Página principal. Ciclo de Shaedra, Tomo 10: La Perdición de las Hadas
—¡RIBOK!
El grito resonó en toda la caverna. Un rayo de luz salió disparado de la nada y me cegó. Una felicidad intensa, histérica, me poseía. Todo en mí era energía. El jaipú se había reducido a un tímido filamento. Todo mi cuerpo temblaba. Caí de rodillas sobre la piedra y me desgarré la túnica. De pronto, toda la energía se liberó, perdí el control, mi cabeza se derrumbó contra mi pecho y me invadió una inquietante sensación de cansancio.
—Ribok —murmuró entonces una voz.
Sentí una mano sobre mi hombro.
—Ribok, ¿estás bien? —No contesté—. Ribok, ¿me oyes? —Se puso a sacudirme por los hombros. Alcé la cabeza y lo miré a los ojos, esos globos azules brillantes y fríos que acababan de presenciar lo que no quería que nadie supiese…—. Deberías sentir vergüenza por lo que pretendes hacer. Después de todo lo que te he enseñado…
Tensé la mandíbula.
—No siento ninguna vergüenza —murmuré—. Tú no lo entiendes. Aún no puedo dejar este mundo.
—¡Sólo morirás cuando te toque morir! —replicó él, irritado—. Cuando tu corazón deje de latir. No antes. No me defraudes de ese modo.
Debilitado por mi experimento, me levanté sin embargo con cierta viveza. Mi voz temblaba, pero no era por mi cansancio.
—No, maestro. Yo sé lo que debo hacer. No deberías haber venido. Sé ocuparme perfectamente de mí mismo. —Me volví hacia mi pequeña caverna en la que llevaba viviendo desde hacía varios meses. Marqué una pausa—. Deberías marcharte.

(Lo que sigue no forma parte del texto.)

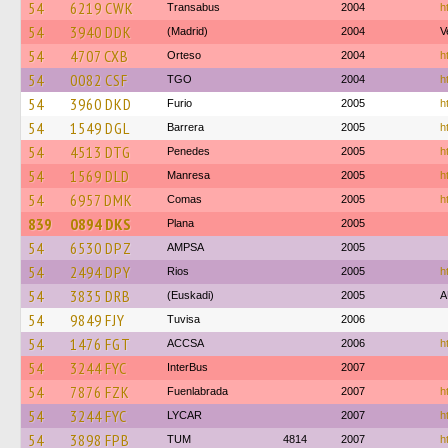
54
6219 CWK
Transabus
2004
h
54
3940 DDK
(Madrid)
2004
V
54
4707 CXB
Orteso
2004
h
54
0082 CSF
TGO
2004
h
54
3960 DKD
Furio
2005
h
54
1549 DGL
Barrera
2005
h
54
4513 DTG
Penedes
2005
h
54
1569 DLD
Manresa
2005
h
54
6957 DMK
Comas
2005
h
839
0894 DKS
Plana
2005
54
6530 DPZ
AMPSA
2005
54
2494 DPY
Rios
2005
h
54
3835 DRB
(Euskadi)
2005
A
54
9849 FJY
Tuvisa
2006
54
1476 FGT
ACCSA
2006
h
54
3244 FYC
InterBus
2007
54
7876 FZK
Fuenlabrada
2007
h
54
3244 FYC
LYCAR
2007
h
54
3898 FPB
TUM
4814
2007
h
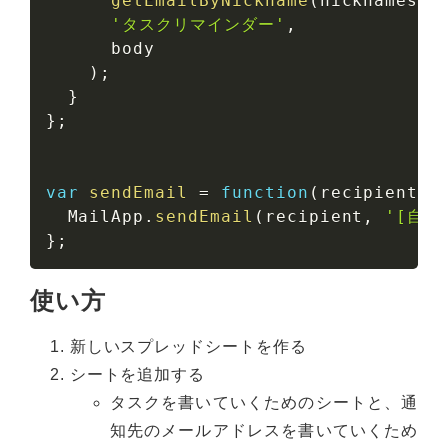
getEmailByNickname
(
nicknames
[
i
'タスクリマインダー'
,
      body

)
;
}
}
;
var
sendEmail
=
function
(
recipient
,
 
  MailApp
.
sendEmail
(
recipient
,
'[自動
}
;
使い方
新しいスプレッドシートを作る
シートを追加する
タスクを書いていくためのシートと、通
知先のメールアドレスを書いていくため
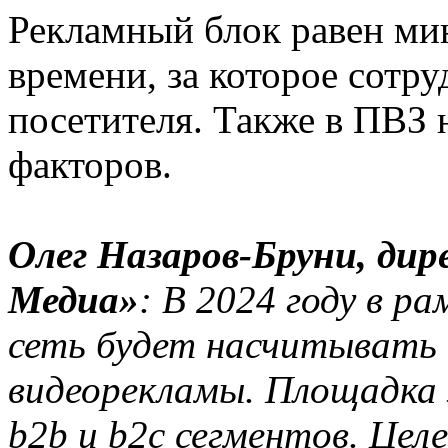
Рекламный блок равен ми
времени, за которое сотр
посетителя. Также в ПВЗ 
факторов.
Олег Назаров-Бруни, ди
Медиа»
: В 2024 году в 
сеть будет насчитывать б
видеорекламы. Площадка
b2b и b2c сегментов. Це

—Basta —siseó él—. ¡No digas bobadas! Dame esos libros y los devolveré a la biblioteca de Kurbonth, donde deben estar. Metidos en lo más profundo de su mazmorra para que nadie más que los expertos los puedan leer.
Esbocé una sonrisa irónica.
—Ya no tengo esos libros.
Mi respuesta pareció asombrar al maestro Helith.
—¿Cómo? —pronunció.
—Los leí, los memoricé y los quemé —expliqué—. Y ahora déjame en paz. Déjame que me convierta. No debes interferir o moriré sin renacer. Y todo el saber de esos libros morirá conmigo.
El silencio pareció eternizarse. Al fin:
—No te lo permitiré. Jamás debí haberte traído a los Subterráneos. Debería haberte dejado morir cuando atacaron los nadros rojos y los esqueletos descontrolados.
Sus palabras me hirieron profundamente, pero no contesté.
—Me das lástima —prosiguió el maestro Helith. Su voz se alzaba cada vez más en la caverna—. Jamás supiste olvidar aquel día. Te obsesionaste. Odias la nigromancia. Odias a todos los esqueletos. Me odias a mí… Entonces, ¿por qué convertirte en el peor de los engendros mórticos?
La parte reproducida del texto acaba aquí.